WORK INSTRUCTION:
The entries that follow include a run beginning at the line with "hives are named" and ending at the line with "August 2008"; restate that run word for word and leave the rest out.

=== INPUT ===

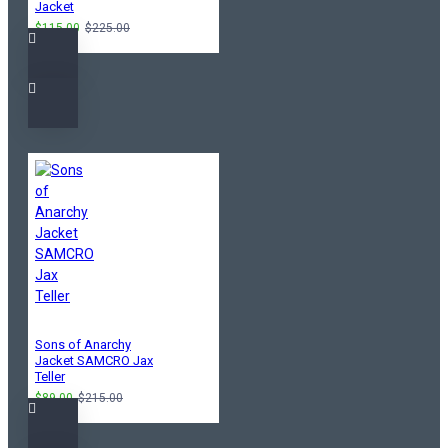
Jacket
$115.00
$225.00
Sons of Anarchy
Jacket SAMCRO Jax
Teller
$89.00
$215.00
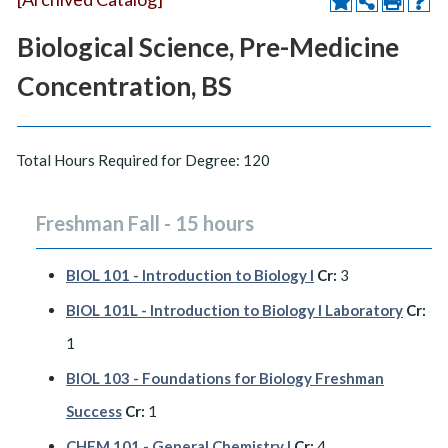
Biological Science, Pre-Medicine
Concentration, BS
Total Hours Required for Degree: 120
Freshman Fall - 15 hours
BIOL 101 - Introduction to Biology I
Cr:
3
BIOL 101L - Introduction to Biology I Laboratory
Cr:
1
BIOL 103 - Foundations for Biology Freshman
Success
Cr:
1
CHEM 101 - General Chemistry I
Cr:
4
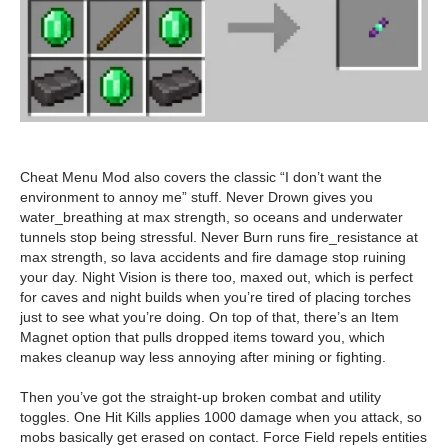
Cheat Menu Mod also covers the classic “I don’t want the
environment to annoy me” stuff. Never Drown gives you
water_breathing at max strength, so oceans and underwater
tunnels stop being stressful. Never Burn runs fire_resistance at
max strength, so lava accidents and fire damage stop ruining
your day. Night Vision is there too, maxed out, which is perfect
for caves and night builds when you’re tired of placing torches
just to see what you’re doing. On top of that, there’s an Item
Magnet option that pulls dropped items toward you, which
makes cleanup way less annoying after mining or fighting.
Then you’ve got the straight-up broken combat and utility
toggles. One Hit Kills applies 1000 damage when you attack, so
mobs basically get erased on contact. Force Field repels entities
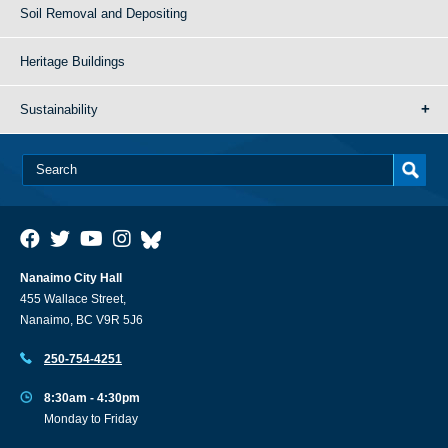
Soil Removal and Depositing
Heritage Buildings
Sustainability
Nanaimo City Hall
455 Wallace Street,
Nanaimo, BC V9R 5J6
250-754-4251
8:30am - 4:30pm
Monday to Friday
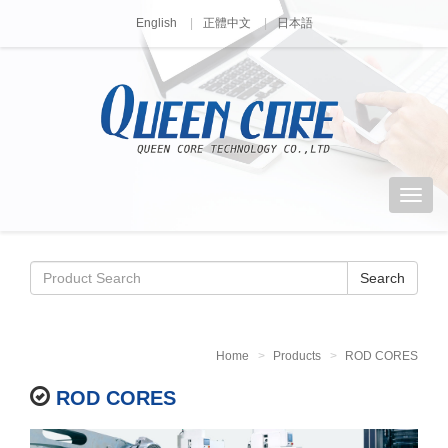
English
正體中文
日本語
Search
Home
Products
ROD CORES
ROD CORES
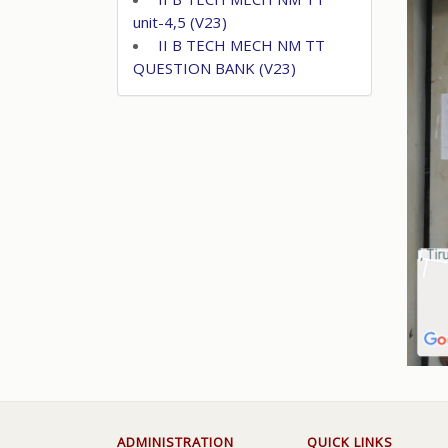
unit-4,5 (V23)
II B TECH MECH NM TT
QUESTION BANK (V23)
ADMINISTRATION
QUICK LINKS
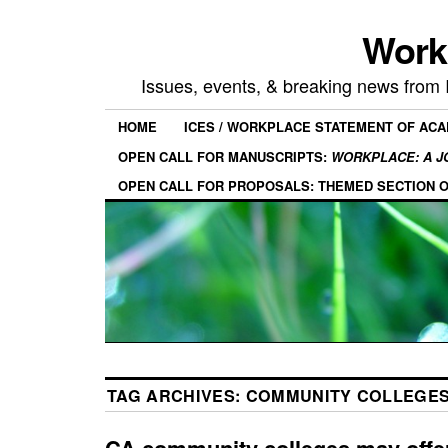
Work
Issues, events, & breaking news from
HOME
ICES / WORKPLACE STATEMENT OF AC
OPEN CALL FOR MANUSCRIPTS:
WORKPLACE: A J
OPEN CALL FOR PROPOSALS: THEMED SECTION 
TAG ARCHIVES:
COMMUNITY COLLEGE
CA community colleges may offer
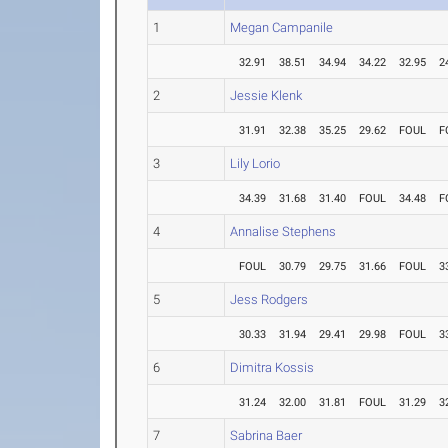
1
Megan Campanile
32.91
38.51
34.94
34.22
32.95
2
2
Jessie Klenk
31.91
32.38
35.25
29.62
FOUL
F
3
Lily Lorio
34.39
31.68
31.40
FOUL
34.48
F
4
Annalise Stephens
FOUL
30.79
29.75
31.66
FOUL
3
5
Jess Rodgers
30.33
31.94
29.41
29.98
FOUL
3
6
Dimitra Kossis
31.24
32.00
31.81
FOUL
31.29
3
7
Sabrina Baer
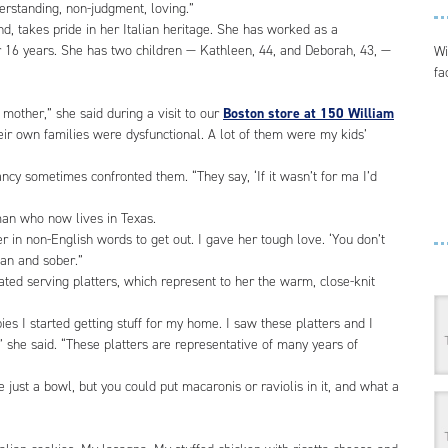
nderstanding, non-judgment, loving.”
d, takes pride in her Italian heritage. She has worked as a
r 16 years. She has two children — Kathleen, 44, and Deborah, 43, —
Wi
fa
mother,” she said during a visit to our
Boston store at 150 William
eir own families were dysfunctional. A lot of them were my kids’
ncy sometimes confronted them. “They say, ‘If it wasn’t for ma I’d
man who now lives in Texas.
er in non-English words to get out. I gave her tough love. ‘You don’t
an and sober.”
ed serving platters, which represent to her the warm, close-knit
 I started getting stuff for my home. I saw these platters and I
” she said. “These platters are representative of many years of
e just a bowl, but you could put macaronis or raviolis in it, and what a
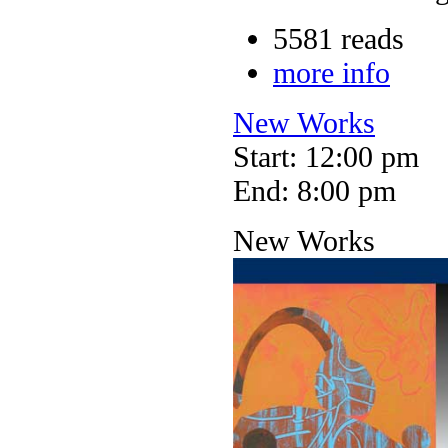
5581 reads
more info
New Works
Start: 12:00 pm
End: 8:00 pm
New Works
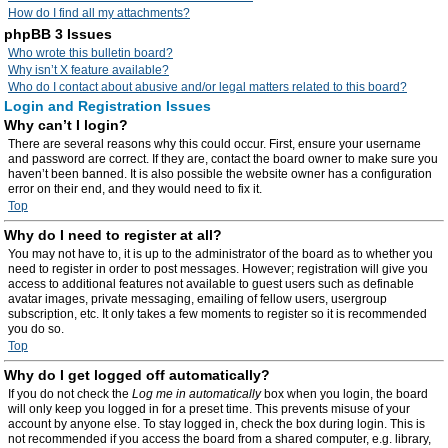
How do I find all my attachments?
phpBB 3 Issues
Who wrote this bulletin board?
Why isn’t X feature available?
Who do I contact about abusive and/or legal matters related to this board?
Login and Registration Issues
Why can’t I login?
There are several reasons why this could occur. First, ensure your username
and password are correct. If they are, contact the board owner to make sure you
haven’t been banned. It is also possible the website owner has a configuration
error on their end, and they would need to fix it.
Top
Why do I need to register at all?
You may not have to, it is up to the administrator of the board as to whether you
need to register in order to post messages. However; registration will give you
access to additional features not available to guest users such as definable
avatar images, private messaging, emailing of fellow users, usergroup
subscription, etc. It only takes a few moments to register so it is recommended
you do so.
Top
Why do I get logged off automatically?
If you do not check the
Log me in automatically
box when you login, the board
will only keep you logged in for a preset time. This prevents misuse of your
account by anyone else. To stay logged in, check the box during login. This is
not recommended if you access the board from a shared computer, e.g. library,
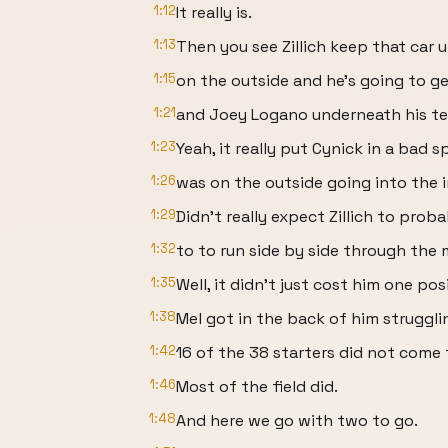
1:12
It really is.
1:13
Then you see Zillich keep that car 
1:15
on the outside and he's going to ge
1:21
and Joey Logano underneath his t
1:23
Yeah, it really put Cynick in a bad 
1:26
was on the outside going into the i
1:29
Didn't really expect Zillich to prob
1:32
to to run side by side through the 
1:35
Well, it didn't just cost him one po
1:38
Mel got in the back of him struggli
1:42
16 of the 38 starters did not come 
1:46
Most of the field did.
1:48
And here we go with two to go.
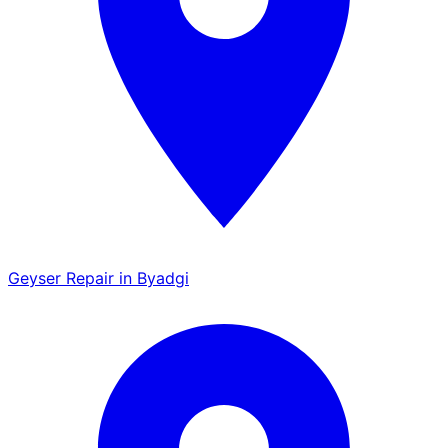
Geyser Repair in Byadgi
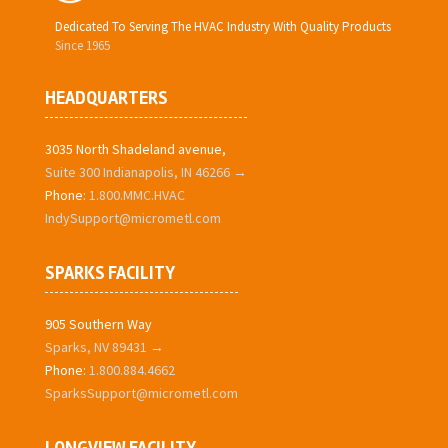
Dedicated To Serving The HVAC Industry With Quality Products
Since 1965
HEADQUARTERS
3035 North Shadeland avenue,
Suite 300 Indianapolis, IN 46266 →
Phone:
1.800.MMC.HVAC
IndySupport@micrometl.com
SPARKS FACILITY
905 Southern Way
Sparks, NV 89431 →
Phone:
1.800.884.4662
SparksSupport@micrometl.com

===
=== INPUT ===

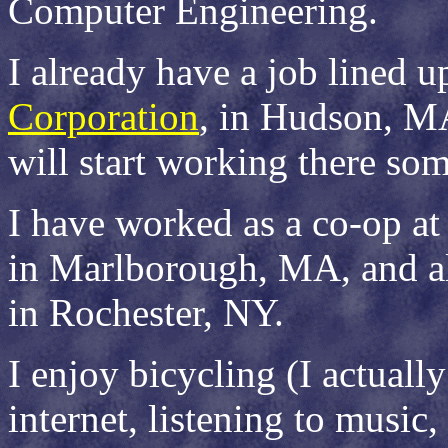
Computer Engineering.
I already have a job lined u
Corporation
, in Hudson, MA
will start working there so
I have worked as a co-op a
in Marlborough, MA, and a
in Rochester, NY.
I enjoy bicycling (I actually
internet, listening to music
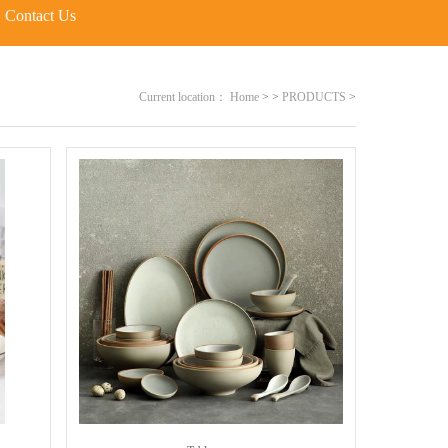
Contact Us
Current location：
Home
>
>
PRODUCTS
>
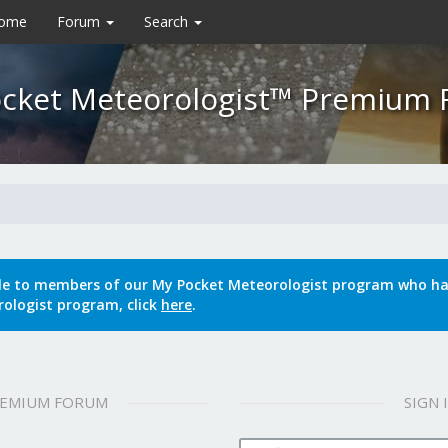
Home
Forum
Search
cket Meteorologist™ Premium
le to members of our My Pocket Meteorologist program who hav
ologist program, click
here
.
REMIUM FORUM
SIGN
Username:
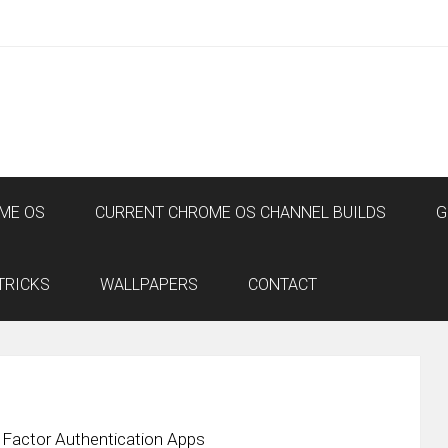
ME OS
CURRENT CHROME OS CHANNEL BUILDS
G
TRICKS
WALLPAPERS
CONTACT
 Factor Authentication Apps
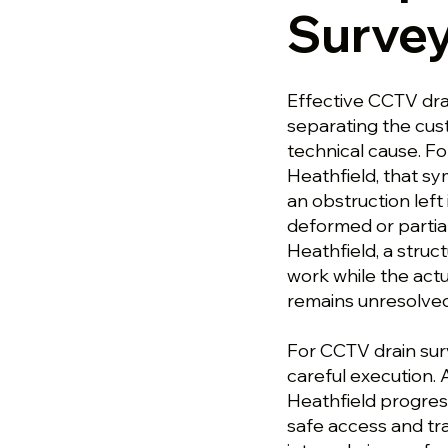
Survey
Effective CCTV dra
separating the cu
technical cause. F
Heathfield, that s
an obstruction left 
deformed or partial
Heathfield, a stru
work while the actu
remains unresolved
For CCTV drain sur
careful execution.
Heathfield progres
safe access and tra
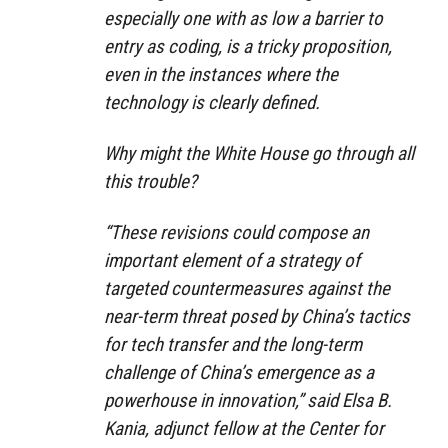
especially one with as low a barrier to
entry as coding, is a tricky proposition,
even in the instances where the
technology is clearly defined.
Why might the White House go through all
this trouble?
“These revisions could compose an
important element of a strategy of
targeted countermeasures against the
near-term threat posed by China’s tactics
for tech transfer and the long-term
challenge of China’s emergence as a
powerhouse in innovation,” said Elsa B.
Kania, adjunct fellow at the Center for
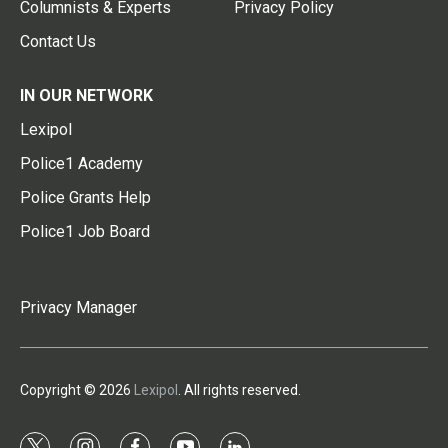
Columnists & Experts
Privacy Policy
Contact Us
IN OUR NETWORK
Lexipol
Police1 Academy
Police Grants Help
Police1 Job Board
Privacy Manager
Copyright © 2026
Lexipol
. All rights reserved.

===
=== INPUT ===

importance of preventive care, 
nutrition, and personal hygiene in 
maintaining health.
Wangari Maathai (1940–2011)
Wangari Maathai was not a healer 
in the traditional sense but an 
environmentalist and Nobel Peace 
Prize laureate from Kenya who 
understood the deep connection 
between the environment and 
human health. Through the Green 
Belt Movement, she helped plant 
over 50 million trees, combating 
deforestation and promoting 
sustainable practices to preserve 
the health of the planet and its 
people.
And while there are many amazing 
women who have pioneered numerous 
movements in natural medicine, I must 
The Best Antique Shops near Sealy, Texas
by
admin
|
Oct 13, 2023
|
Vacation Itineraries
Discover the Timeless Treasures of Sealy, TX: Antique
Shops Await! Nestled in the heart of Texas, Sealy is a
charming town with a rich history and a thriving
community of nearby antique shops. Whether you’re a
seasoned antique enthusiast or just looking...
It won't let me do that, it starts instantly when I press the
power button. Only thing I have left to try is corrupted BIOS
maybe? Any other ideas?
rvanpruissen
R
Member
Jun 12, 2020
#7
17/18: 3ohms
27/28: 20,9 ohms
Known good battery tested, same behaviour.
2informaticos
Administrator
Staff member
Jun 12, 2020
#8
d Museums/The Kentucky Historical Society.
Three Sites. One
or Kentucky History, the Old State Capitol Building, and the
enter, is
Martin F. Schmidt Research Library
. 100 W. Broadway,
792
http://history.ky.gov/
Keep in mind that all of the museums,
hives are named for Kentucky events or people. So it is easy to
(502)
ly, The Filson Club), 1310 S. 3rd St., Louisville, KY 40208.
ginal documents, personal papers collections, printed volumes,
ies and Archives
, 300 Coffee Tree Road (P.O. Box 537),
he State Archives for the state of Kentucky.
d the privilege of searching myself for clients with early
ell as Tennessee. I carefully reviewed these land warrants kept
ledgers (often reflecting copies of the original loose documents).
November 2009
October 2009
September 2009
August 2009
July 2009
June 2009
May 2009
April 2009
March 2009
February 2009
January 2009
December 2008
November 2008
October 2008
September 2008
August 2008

===

YOUR SOLUTION:
hives are named for Kentucky events or people. So it is easy to
(502)
ly, The Filson Club), 1310 S. 3rd St., Louisville, KY 40208.
ginal documents, personal papers collections, printed volumes,
ies and Archives
, 300 Coffee Tree Road (P.O. Box 537),
he State Archives for the state of Kentucky.
d the privilege of searching myself for clients with early
ell as Tennessee. I carefully reviewed these land warrants kept
ledgers (often reflecting copies of the original loose documents).
November 2009
October 2009
September 2009
August 2009
July 2009
June 2009
May 2009
April 2009
March 2009
February 2009
January 2009
December 2008
November 2008
October 2008
September 2008
August 2008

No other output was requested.